Pepper Transform the Banking World

Financial IT speaks to Michal Kissos Hertzog, CEO at Digital Bank Pepper. 

Can you please provide an overview of Pepper (Banking)?

Pepper is a 100% mobile bank that rips up the rulebook of banking. Created by the 117-year-old Bank Leumi, Israel’s leading bank, Pepper enables customers to manage their finances entirely via their smartphone. Our aim is to help bring people closer to their personal finances, by delivering personalised insights and optimised services for individual users through intuitive design. Ultimately, this helps consumers make better financial decisions.

What makes Pepper (Banking) unique among its competitors?

From a functional perspective, Pepper is completely free. There are no current account fees and you only pay for the banking services that you choose to use. We also provide our customers with banking services that can be fully accessed from a mobile; from opening an account in less than eight minutes using video call technology to making payments and getting a loan.

From a service perspective, we are customer obsessed. Our offering includes proactive suggestions to help customers actively manage their spending and saving, as well as personal information services such as: if you wish to take out a loan in order to cover the overdraft in your account, Pepper will compare the interest on the requested loan with the interest on your overdraft.

Pepper is different from other international fintechs because it was born out of a traditional bank.  Bank Leumi, unlike other traditional banks, disrupted the market by creating Pepper rather than waiting to be disrupted - like the approach many UK incumbents have done with the rise of fintechs like Monzo, Starling and Revolut. However, despite leaning on the financial knowledge and trust of a 117-year-old bank, Pepper operates separately from Bank Leumi and is based on completely new IT systems. We are unhindered by legacy systems and have a tech-first approach thanks to our digital core, meaning we can adapt to evolving customer demands, technology innovation and regulation changes quickly and effectively.

What are the issues and challenges the banking industry facing?

A big challenge for the banking industry is for players to stop thinking like banks. The profit and loss business model is dead, meaning banks must shift towards a model that focuses on their customers. One way they can do this is by using data effectively to offer great services built with the customer in mind. Banking should be as fun as Facebook and as easy as WhatsApp, so it’s clear that banks need to change their approach to not only offer the convenient, engaging services their customers expect and are receiving from fintech competitors, but also be looking at what experiences tech giants are offering.

Another challenge the banking industry is facing is digitalisation - and by that I don’t mean implementing a digital layer, but the transformation of a business’ core. Our research found that only 44% of decision-makers at retail banks believe they’d have to change their business model to go ‘fully digital’. There’s a huge opportunity for banks to adapt and build a new business model based on collaboration with outside players. However, without a digital core, collaboration to become ‘customer obsessed’ is impossible. Banks are too ‘proud’ to adopt technology that is not their own but they must recognise the importance of collaboration to meet growing customers’ digital demands, else they risk becoming irrelevant.

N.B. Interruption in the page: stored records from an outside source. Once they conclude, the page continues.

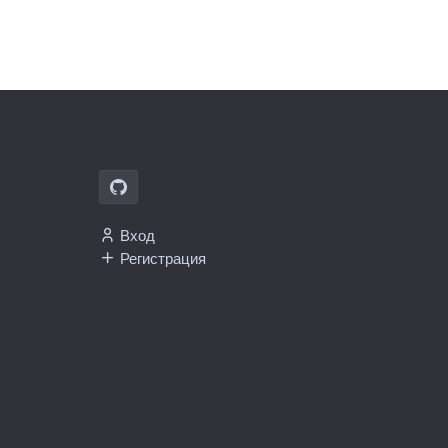
Вход
Регистрация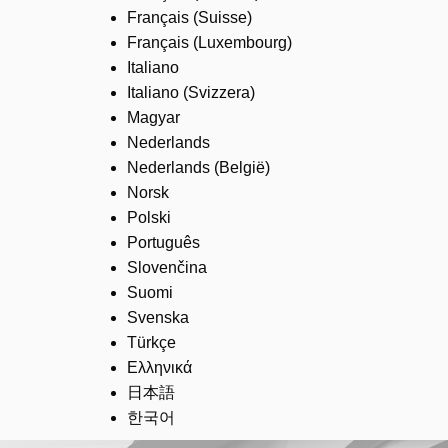
Français (Suisse)
Français (Luxembourg)
Italiano
Italiano (Svizzera)
Magyar
Nederlands
Nederlands (België)
Norsk
Polski
Português
Slovenčina
Suomi
Svenska
Türkçe
Ελληνικά
日本語
한국어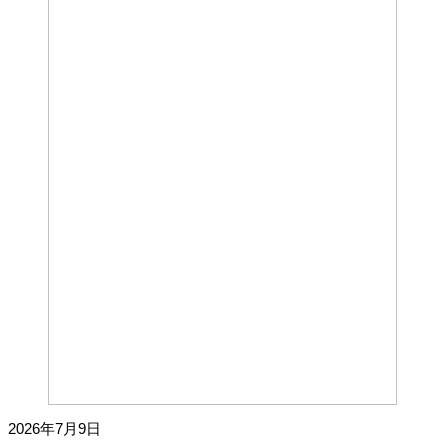
2026年7月9日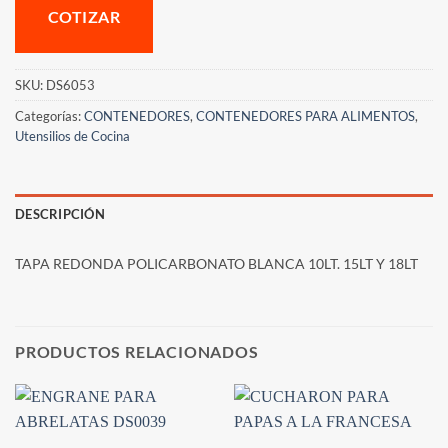
COTIZAR
SKU:
DS6053
Categorías:
CONTENEDORES
,
CONTENEDORES PARA ALIMENTOS
,
Utensilios de Cocina
DESCRIPCIÓN
TAPA REDONDA POLICARBONATO BLANCA 10LT. 15LT Y 18LT
PRODUCTOS RELACIONADOS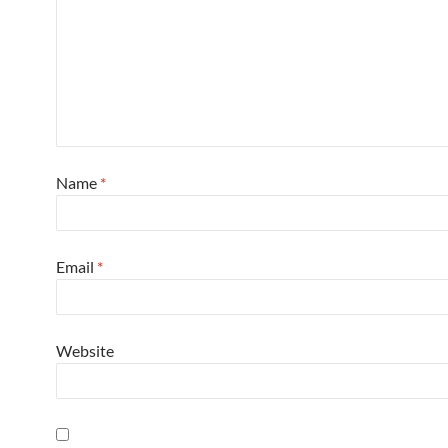
Name
*
Email
*
Website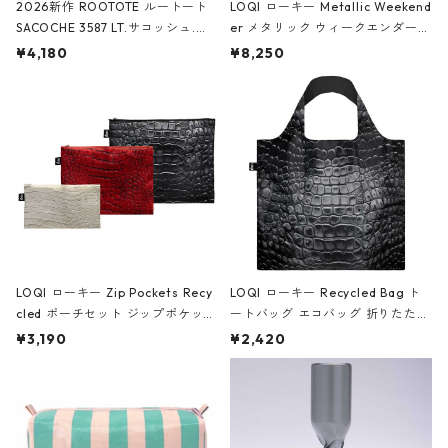
2026新作 ROOTOTE ルートート
LOQI ローキー Metallic Weekend
SACOCHE 3587 LT.サコッシュ.ル
er メタリック ウィークエンダー
ミエ-B ショルダーバッグ グロスピ
ボストンバッグ ショルダーバッグ
¥4,180
¥8,250
ンク
JEAN-MICHEL BASQUIAT/Crown
Black ジャン=ミッシェル・バスキ
ア/クラウン ブラック
LOQI ローキー Zip Pockets Recy
LOQI ローキー Recycled Bag ト
cled ポーチセット ジップポケット
ートバッグ エコバッグ 折りたたみ
ファスナーポーチ 撥水加工 トラベ
大きめ 撥水加工 収納ポーチ CRO
¥3,190
¥2,420
ルポーチ 化粧ポーチ 3点セット C
CODILE/Black クロコダイル/ブラ
ROCODILE/Black,Burgundy,Off
ック
White クロコダイル/ブラック、バ
ーガンディー、オフホワイト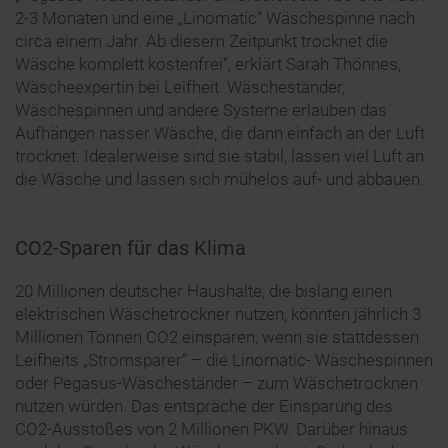
2-3 Monaten und eine „Linomatic“ Wäschespinne nach
circa einem Jahr. Ab diesem Zeitpunkt trocknet die
Wäsche komplett kostenfrei“, erklärt Sarah Thönnes,
Wäscheexpertin bei Leifheit. Wäscheständer,
Wäschespinnen und andere Systeme erlauben das
Aufhängen nasser Wäsche, die dann einfach an der Luft
trocknet. Idealerweise sind sie stabil, lassen viel Luft an
die Wäsche und lassen sich mühelos auf- und abbauen.
CO2-Sparen für das Klima
20 Millionen deutscher Haushalte, die bislang einen
elektrischen Wäschetrockner nutzen, könnten jährlich 3
Millionen Tonnen CO2 einsparen, wenn sie stattdessen
Leifheits „Stromsparer“ – die Linomatic- Wäschespinnen
oder Pegasus-Wäscheständer – zum Wäschetrocknen
nutzen würden. Das entspräche der Einsparung des
CO2-Ausstoßes von 2 Millionen PKW. Darüber hinaus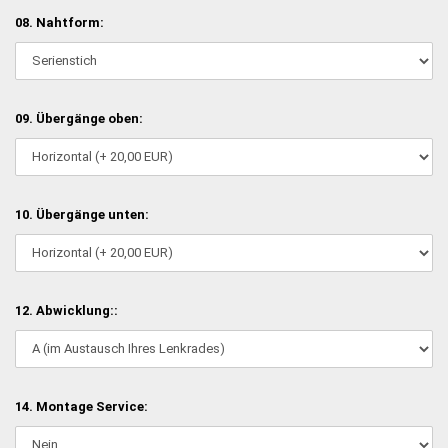
08. Nahtform:
09. Übergänge oben:
10. Übergänge unten:
12. Abwicklung::
14. Montage Service: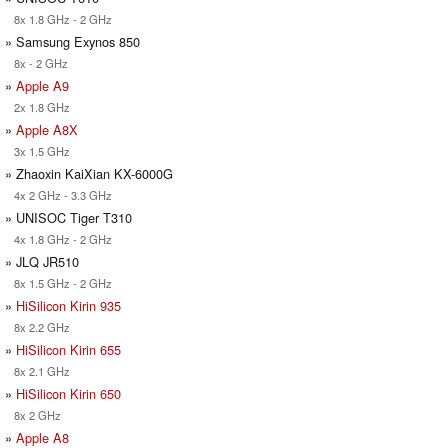
8x 1.8 GHz - 2 GHz
» Samsung Exynos 850
8x - 2 GHz
»
Apple A9
2x 1.8 GHz
»
Apple A8X
3x 1.5 GHz
» Zhaoxin KaiXian KX-6000G
4x 2 GHz - 3.3 GHz
» UNISOC Tiger T310
4x 1.8 GHz - 2 GHz
» JLQ JR510
8x 1.5 GHz - 2 GHz
»
HiSilicon Kirin 935
8x 2.2 GHz
»
HiSilicon Kirin 655
8x 2.1 GHz
»
HiSilicon Kirin 650
8x 2 GHz
»
Apple A8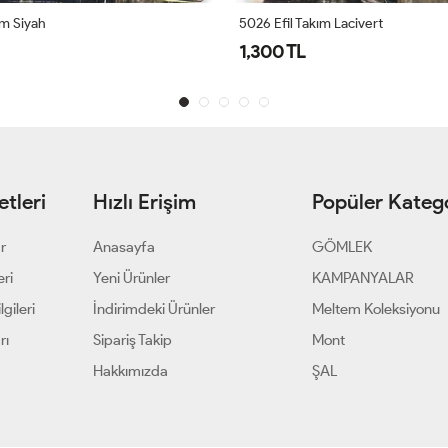
ım Siyah
5026 Efil Takım Lacivert
1,300 TL
tleri
Hızlı Erişim
Popüler Katego
ar
Anasayfa
GÖMLEK
eri
Yeni Ürünler
KAMPANYALAR
gileri
İndirimdeki Ürünler
Meltem Koleksiyonu
rı
Sipariş Takip
Mont
Hakkımızda
ŞAL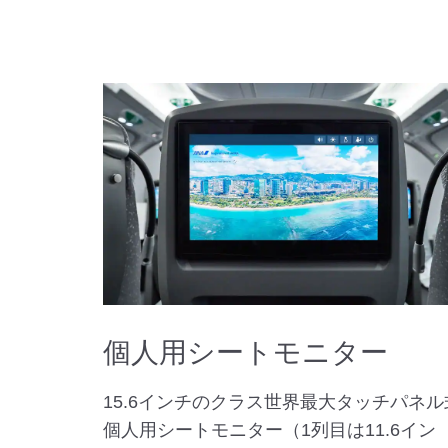
個人用シートモニター
15.6インチのクラス世界最大タッチパネル
個人用シートモニター（1列目は11.6イン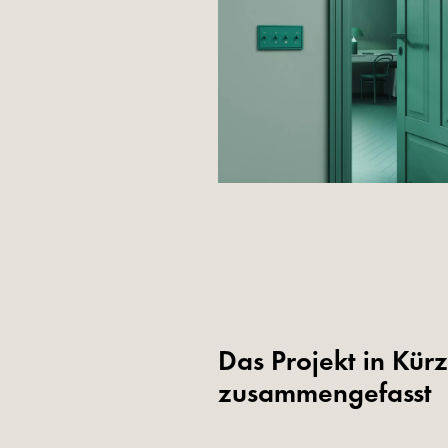
Das Projekt in Kür
zusammengefasst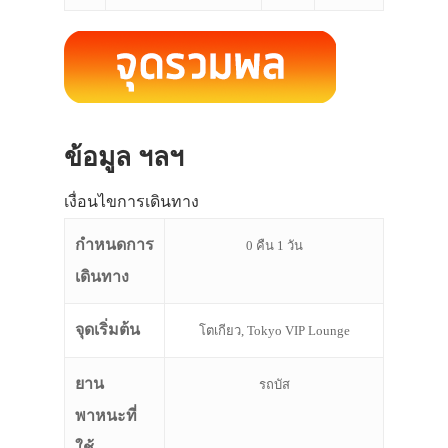
ข้อมูล ฯลฯ
เงื่อนไขการเดินทาง
กำหนดการ
0 คืน 1 วัน
เดินทาง
จุดเริ่มต้น
โตเกียว, Tokyo VIP Lounge
ยาน
รถบัส
พาหนะที่
ใช้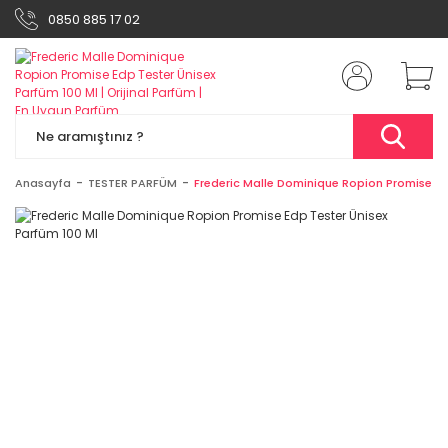
0850 885 17 02
Anasayfa
TESTER PARFÜM
Frederic Malle Dominique Ropion Promise Ed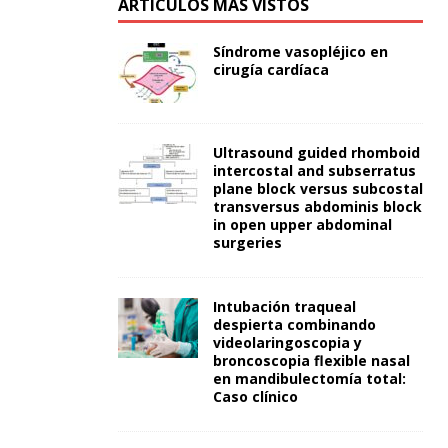
ARTÍCULOS MÁS VISTOS
Síndrome vasopléjico en
cirugía cardíaca
Ultrasound guided rhomboid
intercostal and subserratus
plane block versus subcostal
transversus abdominis block
in open upper abdominal
surgeries
Intubación traqueal
despierta combinando
videolaringoscopia y
broncoscopia flexible nasal
en mandibulectomía total:
Caso clínico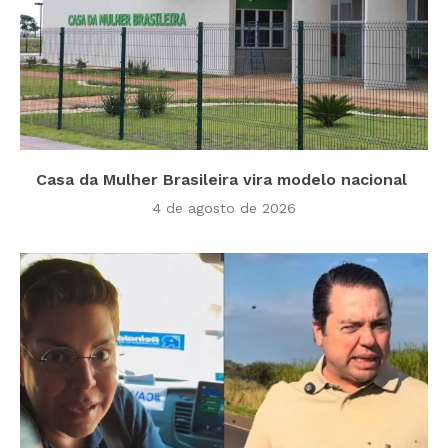
Casa da Mulher Brasileira vira modelo nacional
4 de agosto de 2026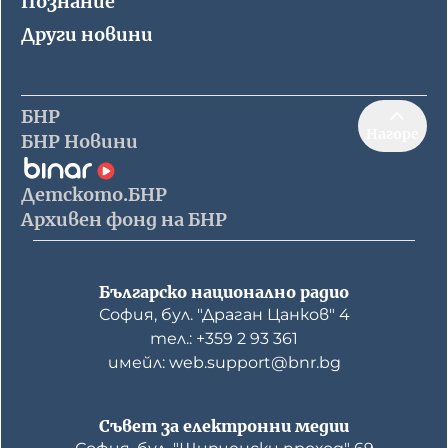
Познание
Други новини
БНР
Нагоре
БНР Новини
Детското.БНР
Архивен фонд на БНР
Българско национално радио
София, бул. "Драган Цанков" 4
тел.: +359 2 93 361
имейл: web.support@bnr.bg
Съвет за електронни медии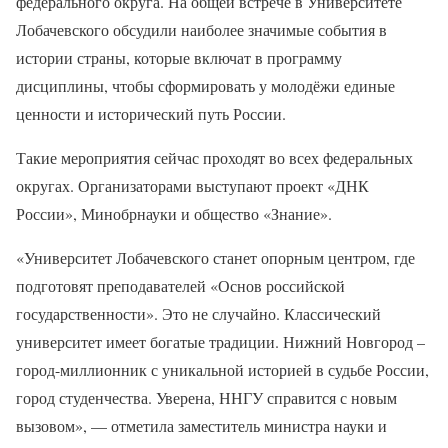
федерального округа. На общей встрече в Университете
Лобачевского обсудили наиболее значимые события в
истории страны, которые включат в программу
дисциплины, чтобы сформировать у молодёжи единые
ценности и исторический путь России.
Такие мероприятия сейчас проходят во всех федеральных
округах. Организаторами выступают проект «ДНК
России», Минобрнауки и общество «Знание».
«Университет Лобачевского станет опорным центром, где
подготовят преподавателей «Основ российской
государственности». Это не случайно. Классический
университет имеет богатые традиции. Нижний Новгород –
город-миллионник с уникальной историей в судьбе России,
город студенчества. Уверена, ННГУ справится с новым
вызовом», — отметила заместитель министра науки и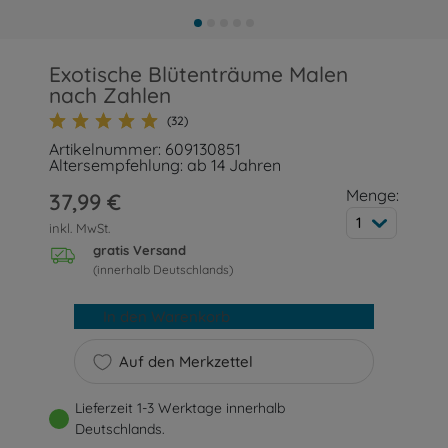
Exotische Blütenträume Malen
nach Zahlen
(32)
Artikelnummer: 609130851
Altersempfehlung: ab 14 Jahren
Menge:
37,99 €
1
inkl. MwSt.
gratis Versand
(innerhalb Deutschlands)
In den Warenkorb
Auf den Merkzettel
Lieferzeit 1-3 Werktage innerhalb
Deutschlands.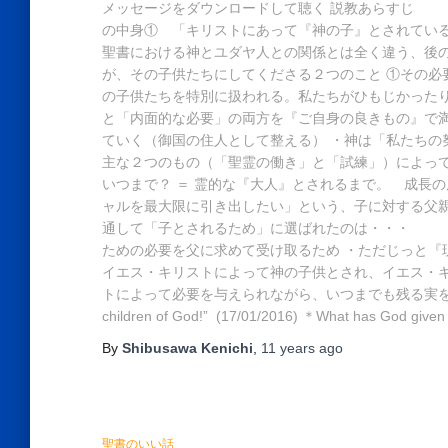
メッセージをダウンロードして聴く 説教あらすじ
の中身① 「キリストにあって『神の子』とされている」
聖書における神とユダヤ人との関係とは全く違う、後の世
が、その子供たちにしてくださる２つのこと ①その必要を
の子供たちを特別に扱われる。私たちがひもじかったり
と「内面的な必要」の両方を『ご自身の良きもの』で満
ていく（御国の住人として整える） ・神は「私たちの
主な２つのもの（「聖霊の働き」と「試練」）によって。[へ
いつまで？ ＝ 霊的な『大人』とされるまで。 成長
ャルを最大限に引き出したい」という、子に対する父親の
通して「子とされるため」に選ばれたのは・・・
ための必要を父に求めて受け取るため ・ただじっと『
イエス・キリストによって神の子供とされ、イエス・キ
トによって必要を与えられながら、いつまでも残る実を結んでいくので
children of God!” (17/01/2016) ＊What has God given
By
Shibusawa Kenichi
,
11 years
ago
聖書のいい話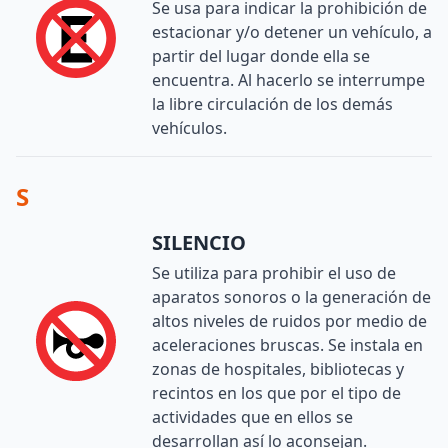
Se usa para indicar la prohibición de
estacionar y/o detener un vehículo, a
partir del lugar donde ella se
encuentra. Al hacerlo se interrumpe
la libre circulación de los demás
vehículos.
S
SILENCIO
Se utiliza para prohibir el uso de
aparatos sonoros o la generación de
altos niveles de ruidos por medio de
aceleraciones bruscas. Se instala en
zonas de hospitales, bibliotecas y
recintos en los que por el tipo de
actividades que en ellos se
desarrollan así lo aconsejan.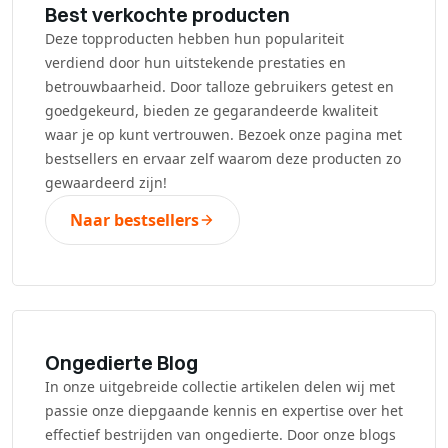
Best verkochte producten
Deze topproducten hebben hun populariteit
verdiend door hun uitstekende prestaties en
betrouwbaarheid. Door talloze gebruikers getest en
goedgekeurd, bieden ze gegarandeerde kwaliteit
waar je op kunt vertrouwen. Bezoek onze pagina met
bestsellers en ervaar zelf waarom deze producten zo
gewaardeerd zijn!
Naar bestsellers
Ongedierte Blog
In onze uitgebreide collectie artikelen delen wij met
passie onze diepgaande kennis en expertise over het
effectief bestrijden van ongedierte. Door onze blogs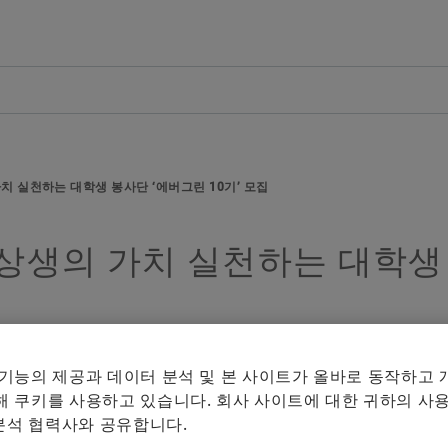
개요
개요
개요
개요
회사
제품과 솔루션
인재 채용
미디어
연혁
E-Mobility
채용정보 검색
보도 자료
습
치 실천하는 대학생 봉사단 ‘에버그린 10기’ 모집
품질과 환경
Powertrain & Chassis
자기 개발
미디어 콘텐츠
미디어 장바구니에 
Facebook
매체 수집
상생의 가치 실천하는 대학생 
구매 및 공급업체 관리
Vehicle Lifetime Solutions
기입항목
미디어 라이브러리
LinkedIn
참고
판매
Bearings & Industrial Solutions
종사자
소셜 뉴스
여러 매체
그룹
디지털 제품
훈련 기관
날짜와 이벤트
체의 최대
 기능의 제공과 데이터 분석 및 본 사이트가 올바로 동작하고
것은 허용
 쿠키를 사용하고 있습니다. 회사 사이트에 대한 귀하의 사용
셰플러에 오신 것을 환영합니다.
브랜드 보호
 분석 협력사와 공유합니다.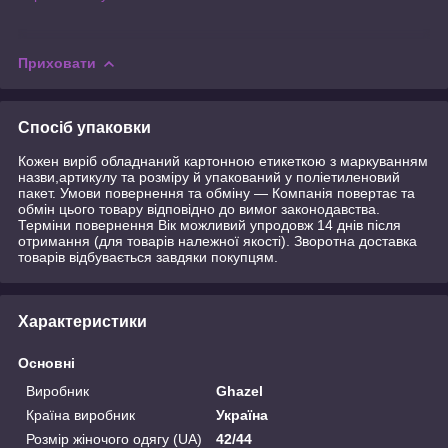
Приховати
Спосіб упаковки
Кожен виріб обладнаний картонною етикеткою з маркуванням
назви,артикулу та розміру й упакований у поліетиленовий
пакет. Умови повернення та обміну — Компанія повертає та
обмін цього товару відповідно до вимог законодавства.
Терміни повернення Вік можливий упродовж 14 днів після
отримання (для товарів належної якості). Зворотна доставка
товарів відбувається завдяки покупцям.
Характеристики
Основні
Виробник
Ghazel
Країна виробник
Україна
Розмір жіночого одягу (UA)
42/44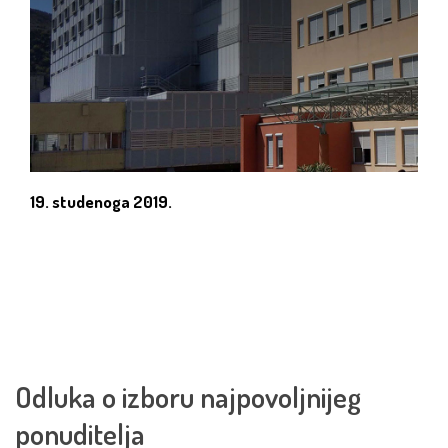
19. studenoga 2019.
Odluka o izboru najpovoljnijeg
ponuditelja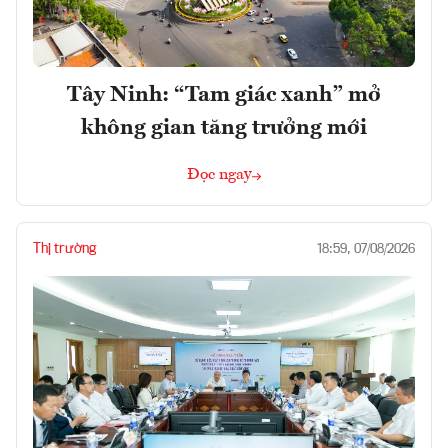
Tây Ninh: “Tam giác xanh” mở
không gian tăng trưởng mới
Đọc ngay
Thị trường
18:59, 07/08/2026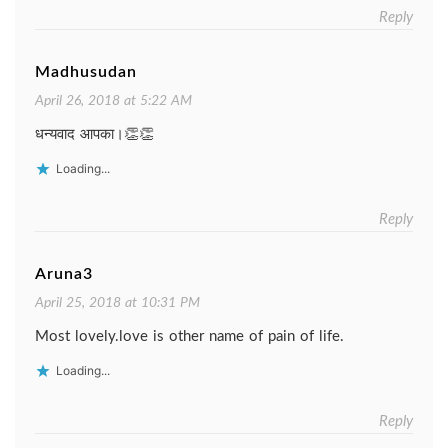
Reply
Madhusudan
April 26, 2018 at 5:22 AM
धन्यवाद आपका।👏👏
Loading...
Reply
Aruna3
April 25, 2018 at 10:31 PM
Most lovely.love is other name of pain of life.
Loading...
Reply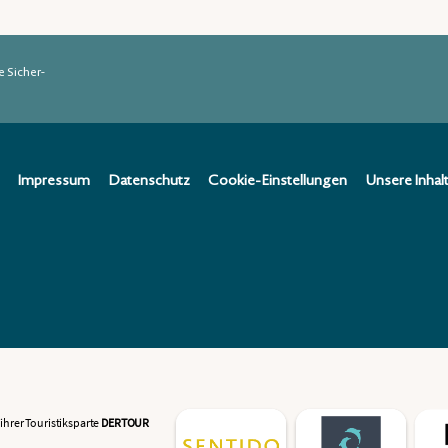
e Sicher­
Impressum
Datenschutz
Cookie-Einstellungen
Unsere Inhal
ihrer Touristiksparte
DERTOUR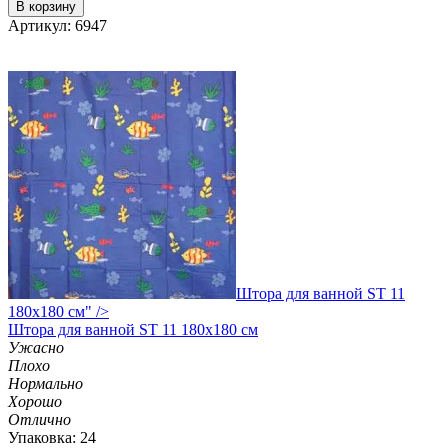
В корзину
Артикул: 6947
Штора для ванной ST 11
180х180 см" />
Штора
для ванной ST 11 180х180 см
Ужасно
Плохо
Нормально
Хорошо
Отлично
Упаковка: 24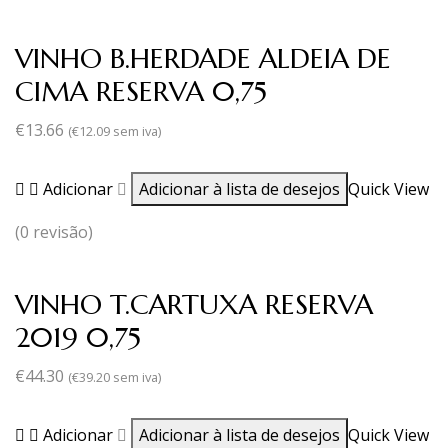
VINHO B.HERDADE ALDEIA DE
CIMA RESERVA 0,75
€
13.66
(
€
12.09
sem iva)
Adicionar
Adicionar à lista de desejos
Quick View
(0 revisão)
VINHO T.CARTUXA RESERVA
2019 0,75
€
44.30
(
€
39.20
sem iva)
Adicionar
Adicionar à lista de desejos
Quick View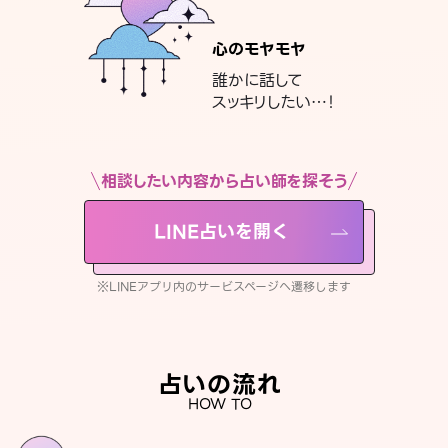
心のモヤモヤ
誰かに話して
スッキリしたい…！
相談したい内容から占い師を探そう
LINE占いを開く
※LINEアプリ内のサービスページへ遷移します
占いの流れ
HOW TO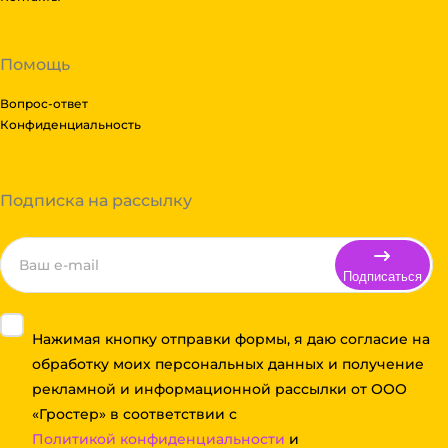
Помощь
Вопрос-ответ
Конфиденциальность
Подписка на рассылку
Подписаться
Нажимая кнопку отправки формы, я даю согласие на
обработку моих персональных данных и получение
рекламной и информационной рассылки от ООО
«Гростер» в соответствии с
Политикой конфиденциальности
и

What is the market demand for banking services in the present time?

Consumer demand is currently all about personalisation and access to services on-demand. Our recent Change in Banking report reveals that, for the third (36%) of Brits that bank digitally, convenience is a key reason. What’s more, almost half (44%) of customers banking with digital-only banks do so because it’s more efficient, allowing them to manage their finances anywhere, anytime, free from restriction of branch opening times. The rise of digital apps and customer-obsessed tech companies mean consumers expect the same level and quality of service in all walks of life - including banking.

How will the appointment of new Prime Minister Boris Johnson impact fintech companies?

The fintechs should be largely unaffected by the appointment of Boris Johnson as the UK’s new Prime Minister. Current political uncertainty across the world means that no one can predict future events, so finance players have had to implement a flexible, adaptable, scalable digital core to allow them to react to whatever the market throws at them.

Financial players that move away from a profit and loss business to a model which focuses on their customers will continue to succeed in any market and revenue will follow.

What is next for Pepper (Banking)?

One of our biggest aims is to take our market innovation further – imagine a world where you go into your regular coffee shop and Pepper drops money into your account as a thank you for being their customer – that’s the customer service we are looking to offer in the very near future. Watch this space!